Try it:
In the entries below, begin at the line that has "I need the location", stop after the line that has "Find all labels, buttons, inputs, and", and output those lines exactly with no pictures.

******

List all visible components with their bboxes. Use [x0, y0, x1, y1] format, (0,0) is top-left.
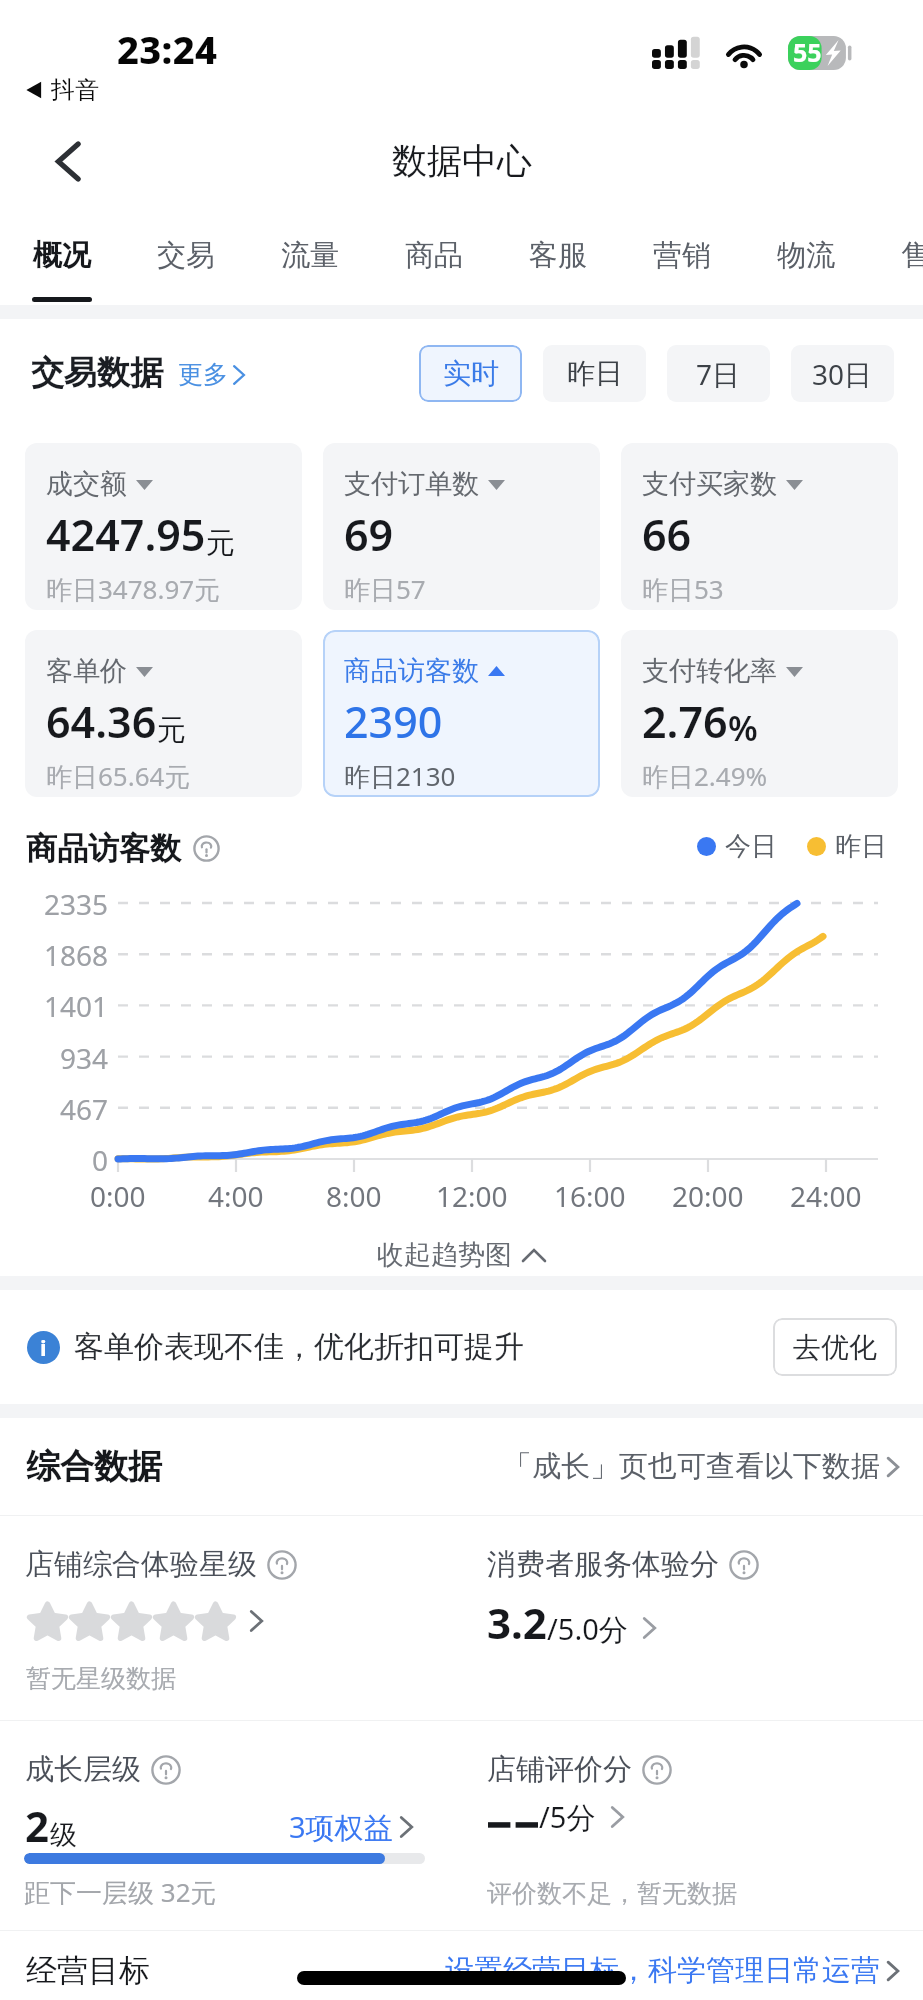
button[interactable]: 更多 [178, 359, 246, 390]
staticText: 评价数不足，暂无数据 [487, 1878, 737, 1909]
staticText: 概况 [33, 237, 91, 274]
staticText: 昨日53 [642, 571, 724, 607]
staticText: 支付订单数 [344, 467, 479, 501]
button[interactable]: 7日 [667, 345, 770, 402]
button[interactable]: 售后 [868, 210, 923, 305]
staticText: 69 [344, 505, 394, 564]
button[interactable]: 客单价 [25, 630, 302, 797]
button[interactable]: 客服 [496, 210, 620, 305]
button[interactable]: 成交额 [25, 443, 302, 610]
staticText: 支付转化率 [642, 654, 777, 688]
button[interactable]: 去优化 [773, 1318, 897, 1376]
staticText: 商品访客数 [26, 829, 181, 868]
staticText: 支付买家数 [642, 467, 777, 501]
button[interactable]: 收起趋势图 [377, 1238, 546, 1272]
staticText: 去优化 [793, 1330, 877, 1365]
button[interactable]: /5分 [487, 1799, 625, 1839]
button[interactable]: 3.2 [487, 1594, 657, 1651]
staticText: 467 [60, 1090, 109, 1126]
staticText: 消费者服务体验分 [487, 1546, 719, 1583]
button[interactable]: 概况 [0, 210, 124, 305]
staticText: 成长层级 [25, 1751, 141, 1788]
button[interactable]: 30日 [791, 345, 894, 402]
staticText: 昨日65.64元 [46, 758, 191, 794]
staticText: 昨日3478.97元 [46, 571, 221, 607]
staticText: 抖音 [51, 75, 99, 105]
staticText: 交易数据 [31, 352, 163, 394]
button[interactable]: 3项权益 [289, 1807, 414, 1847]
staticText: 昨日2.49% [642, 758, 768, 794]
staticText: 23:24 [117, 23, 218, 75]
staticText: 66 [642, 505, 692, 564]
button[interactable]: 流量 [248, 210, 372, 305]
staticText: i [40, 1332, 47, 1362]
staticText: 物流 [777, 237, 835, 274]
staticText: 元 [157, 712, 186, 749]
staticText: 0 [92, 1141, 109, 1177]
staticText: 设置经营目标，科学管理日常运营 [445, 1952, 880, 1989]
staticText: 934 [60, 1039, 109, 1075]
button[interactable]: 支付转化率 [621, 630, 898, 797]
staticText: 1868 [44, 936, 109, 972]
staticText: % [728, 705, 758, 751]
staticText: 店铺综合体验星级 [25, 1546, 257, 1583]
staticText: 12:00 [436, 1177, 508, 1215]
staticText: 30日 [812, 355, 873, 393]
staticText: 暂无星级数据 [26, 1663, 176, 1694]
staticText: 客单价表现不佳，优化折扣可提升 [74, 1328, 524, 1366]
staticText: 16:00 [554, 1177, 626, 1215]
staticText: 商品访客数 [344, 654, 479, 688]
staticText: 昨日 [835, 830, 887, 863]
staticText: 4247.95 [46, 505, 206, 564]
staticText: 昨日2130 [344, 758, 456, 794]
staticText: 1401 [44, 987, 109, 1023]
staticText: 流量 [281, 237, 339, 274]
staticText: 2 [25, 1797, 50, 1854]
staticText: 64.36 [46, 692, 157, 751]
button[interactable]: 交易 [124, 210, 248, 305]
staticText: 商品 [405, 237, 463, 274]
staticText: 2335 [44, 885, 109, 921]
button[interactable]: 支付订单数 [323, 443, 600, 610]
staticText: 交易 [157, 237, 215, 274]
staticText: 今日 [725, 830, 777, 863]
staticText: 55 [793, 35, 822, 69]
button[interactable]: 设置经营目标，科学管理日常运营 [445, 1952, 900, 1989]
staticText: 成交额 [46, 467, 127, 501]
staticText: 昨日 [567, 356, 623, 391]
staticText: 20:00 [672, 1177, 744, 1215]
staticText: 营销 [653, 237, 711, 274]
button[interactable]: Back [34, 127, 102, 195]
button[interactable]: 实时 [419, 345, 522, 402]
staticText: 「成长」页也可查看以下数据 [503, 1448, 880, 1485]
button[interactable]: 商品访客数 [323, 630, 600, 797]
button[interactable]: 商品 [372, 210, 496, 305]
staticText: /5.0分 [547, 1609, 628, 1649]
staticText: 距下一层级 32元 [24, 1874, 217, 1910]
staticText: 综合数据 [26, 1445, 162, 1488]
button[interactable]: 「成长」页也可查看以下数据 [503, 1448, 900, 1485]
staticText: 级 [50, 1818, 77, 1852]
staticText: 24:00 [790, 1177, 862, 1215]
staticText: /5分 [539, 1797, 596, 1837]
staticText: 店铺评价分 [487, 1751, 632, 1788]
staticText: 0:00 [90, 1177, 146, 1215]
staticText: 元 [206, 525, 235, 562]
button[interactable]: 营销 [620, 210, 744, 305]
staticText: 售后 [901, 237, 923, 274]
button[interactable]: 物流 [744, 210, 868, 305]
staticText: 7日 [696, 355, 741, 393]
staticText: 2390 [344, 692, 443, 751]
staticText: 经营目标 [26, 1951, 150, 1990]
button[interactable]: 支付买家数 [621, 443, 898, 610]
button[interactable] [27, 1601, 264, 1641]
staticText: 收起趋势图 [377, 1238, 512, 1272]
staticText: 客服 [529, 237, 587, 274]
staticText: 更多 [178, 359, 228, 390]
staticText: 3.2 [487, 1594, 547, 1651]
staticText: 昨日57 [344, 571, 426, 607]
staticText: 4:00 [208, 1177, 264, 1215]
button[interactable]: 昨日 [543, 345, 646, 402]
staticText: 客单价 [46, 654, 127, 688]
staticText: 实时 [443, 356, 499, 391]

******

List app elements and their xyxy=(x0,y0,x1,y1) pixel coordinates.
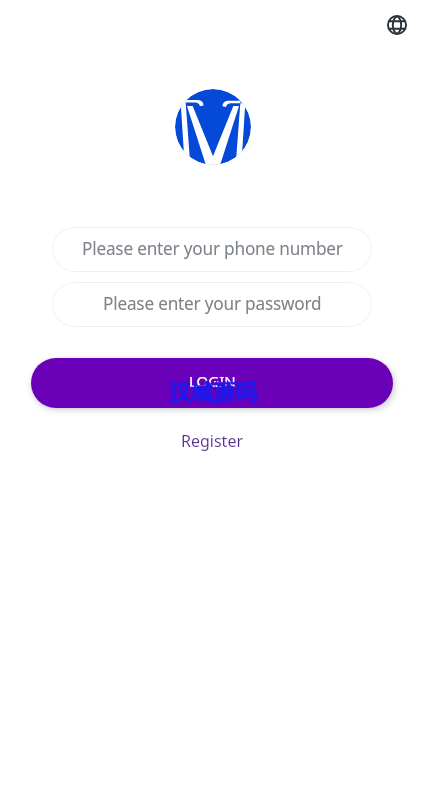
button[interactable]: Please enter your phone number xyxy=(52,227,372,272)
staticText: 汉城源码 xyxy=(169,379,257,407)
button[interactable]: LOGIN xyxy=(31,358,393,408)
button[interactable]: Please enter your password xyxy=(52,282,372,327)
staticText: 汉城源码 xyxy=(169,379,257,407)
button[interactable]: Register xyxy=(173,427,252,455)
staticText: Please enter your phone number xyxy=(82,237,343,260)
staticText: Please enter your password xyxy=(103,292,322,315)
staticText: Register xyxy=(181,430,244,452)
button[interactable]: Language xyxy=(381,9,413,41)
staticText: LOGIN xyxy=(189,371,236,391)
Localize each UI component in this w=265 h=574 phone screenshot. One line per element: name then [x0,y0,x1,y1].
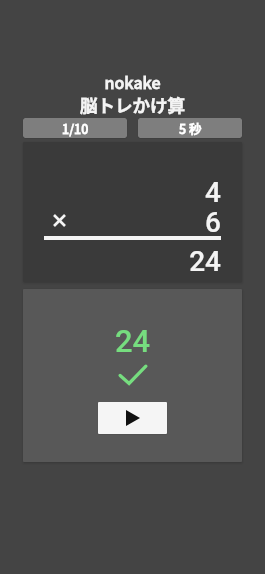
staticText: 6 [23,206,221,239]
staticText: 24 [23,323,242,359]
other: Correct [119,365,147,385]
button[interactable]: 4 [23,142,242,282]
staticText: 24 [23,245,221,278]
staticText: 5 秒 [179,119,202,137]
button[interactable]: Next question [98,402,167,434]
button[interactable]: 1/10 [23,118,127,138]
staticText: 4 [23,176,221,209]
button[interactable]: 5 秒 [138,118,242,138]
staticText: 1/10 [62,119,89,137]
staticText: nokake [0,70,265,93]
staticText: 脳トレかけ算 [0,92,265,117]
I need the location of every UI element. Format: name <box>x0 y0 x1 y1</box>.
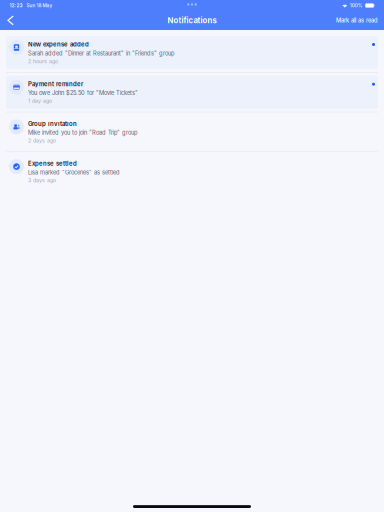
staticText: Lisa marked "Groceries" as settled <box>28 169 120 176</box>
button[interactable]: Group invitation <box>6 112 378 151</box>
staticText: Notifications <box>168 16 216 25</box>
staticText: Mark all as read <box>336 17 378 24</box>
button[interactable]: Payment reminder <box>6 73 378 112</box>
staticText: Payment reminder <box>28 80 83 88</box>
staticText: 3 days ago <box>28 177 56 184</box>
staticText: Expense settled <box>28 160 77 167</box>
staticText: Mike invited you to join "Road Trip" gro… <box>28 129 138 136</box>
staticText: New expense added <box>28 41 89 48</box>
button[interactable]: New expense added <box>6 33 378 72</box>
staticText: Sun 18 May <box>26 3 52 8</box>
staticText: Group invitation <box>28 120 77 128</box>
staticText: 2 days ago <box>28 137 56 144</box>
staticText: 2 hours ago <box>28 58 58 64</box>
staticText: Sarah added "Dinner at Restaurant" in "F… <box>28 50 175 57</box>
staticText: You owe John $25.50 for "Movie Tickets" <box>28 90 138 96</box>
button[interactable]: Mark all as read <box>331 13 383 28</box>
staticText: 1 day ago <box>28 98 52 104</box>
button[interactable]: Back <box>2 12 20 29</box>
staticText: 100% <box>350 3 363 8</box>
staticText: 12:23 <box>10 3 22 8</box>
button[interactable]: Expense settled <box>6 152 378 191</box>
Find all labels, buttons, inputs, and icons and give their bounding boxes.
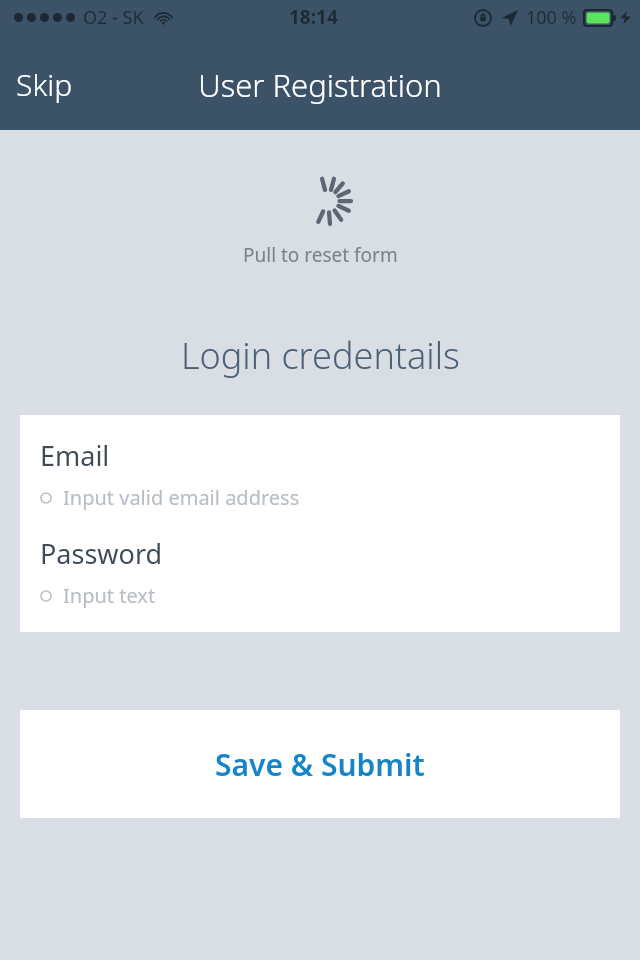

******

Output for this exercise:
I need the location of every UI element. Format: name <box>x0 y0 x1 y1</box>.
staticText: Lisa marked "Groceries" as settled <box>28 169 120 176</box>
button[interactable]: Group invitation <box>6 112 378 151</box>
staticText: Notifications <box>168 16 216 25</box>
staticText: Mark all as read <box>336 17 378 24</box>
button[interactable]: Payment reminder <box>6 73 378 112</box>
staticText: Payment reminder <box>28 80 83 88</box>
staticText: 3 days ago <box>28 177 56 184</box>
staticText: Expense settled <box>28 160 77 167</box>
staticText: Mike invited you to join "Road Trip" gro… <box>28 129 138 136</box>
staticText: New expense added <box>28 41 89 48</box>
button[interactable]: New expense added <box>6 33 378 72</box>
staticText: Sun 18 May <box>26 3 52 8</box>
staticText: Group invitation <box>28 120 77 128</box>
staticText: 2 days ago <box>28 137 56 144</box>
staticText: 2 hours ago <box>28 58 58 64</box>
staticText: Sarah added "Dinner at Restaurant" in "F… <box>28 50 175 57</box>
staticText: You owe John $25.50 for "Movie Tickets" <box>28 90 138 96</box>
button[interactable]: Mark all as read <box>331 13 383 28</box>
staticText: 1 day ago <box>28 98 52 104</box>
button[interactable]: Back <box>2 12 20 29</box>
staticText: 100% <box>350 3 363 8</box>
staticText: 12:23 <box>10 3 22 8</box>
button[interactable]: Expense settled <box>6 152 378 191</box>
Find all labels, buttons, inputs, and icons and give their bounding boxes.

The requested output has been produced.